Once again it’s the holiday season with a tradition of gift giving to folks you care about! At Sanford Addiction Treatment Centers, we care about our Excursions readers and we have one of those practical little gifts for you.
Gathering with people you love …
We understand families managing substance use disorder (SUD) during the holiday season can experience heightened levels of anxiety -along with the joy of sharing gifts and gathering with people you love. We know it is not joyful to worry about family members with active addictions at holiday gatherings. Or the anxiety of dealing with a newly recovering family member at these events. It is joyful to have help and support for your anxiety and this is our gift to you – our readers!
Our gift to you is this anonymous statement entitled, “Letting Go”. We share this statement with family members of current clients at the first session of our family education series. And along with the statement, we want to offer specific methods of “letting go” as well.
Letting go does not mean to stop caring; it means I can’t do it for someone else.
Letting go is not to cut myself off; it’s the realization I can’t control another.
Letting go is not to enable; but to allow learning from natural consequences.
Letting go is to admit powerlessness; which means the outcome is not in my hands.
Letting go is not to try to change or blame another; it’s to make the most of myself.
Letting go is not to care for; but to care about.
Letting go is not to fix; but to be supportive.
It’s not to judge; but to allow another to be a human being.
Letting go is not to be in the middle arranging the outcome; but to allow others to affect their own destinies.
Letting go is not to be protective; it’s to permit another to face reality.
Letting go is not to deny; but to accept.
Letting go is not to nag, scold or argue; but instead to search out my own shortcomings and correct them.
Letting go is not to adjust everything to my own desires; but to take each day as it comes and cherish myself in it.
Letting go is not to criticize and regulate anybody; but to try to become what I dream I can be.
Letting go is not to regret the past; but to grow and live for the future.
Letting go is to fear less and to live more.
And our methods of “letting go”
- Take several deep, slow breaths.
- Remind yourself that you are not in control of your loved one’s addiction, you are only in control of yourself.
- Remind yourself that being in control of yourself means you can do something to help yourself feel better…and that is your job in this moment. Keep breathing deeply and slowly. Remind yourself you are not alone with these unpleasant sensations and feelings.
- Come up with a list of things you could do in this moment (or very soon) that could help you soothe.
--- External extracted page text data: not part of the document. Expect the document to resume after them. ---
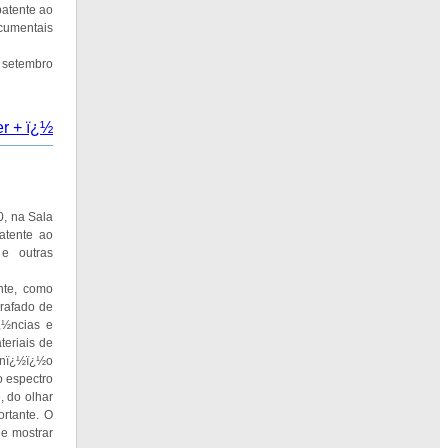
patente ao
cumentais
e setembro
er + ï¿½
, na Sala
atente ao
 e outras
nte, como
rafado de
¿½ncias e
teriais de
enï¿½ï¿½o
o espectro
, do olhar
rtante. O
e mostrar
Call or text a support person and express your anxiety
Get to a support meeting-perhaps add extra meetings through the holiday season
Arrange to meet with a support person on a regular basis during the holidays
- Print or write down the “Letting Go” statement and read it daily through the holiday season
- Re-read past articles about enabling, controlling and boundaries. The real answers to letting go are in these past articles and in the recommended books. If you haven’t gotten your own copy of any of these “good reads”-it’s time to give yourself a gift and purchase one of them!
- Have fun and enjoy the people you love!
Happiest of holiday seasons from Sanford’s Family Program.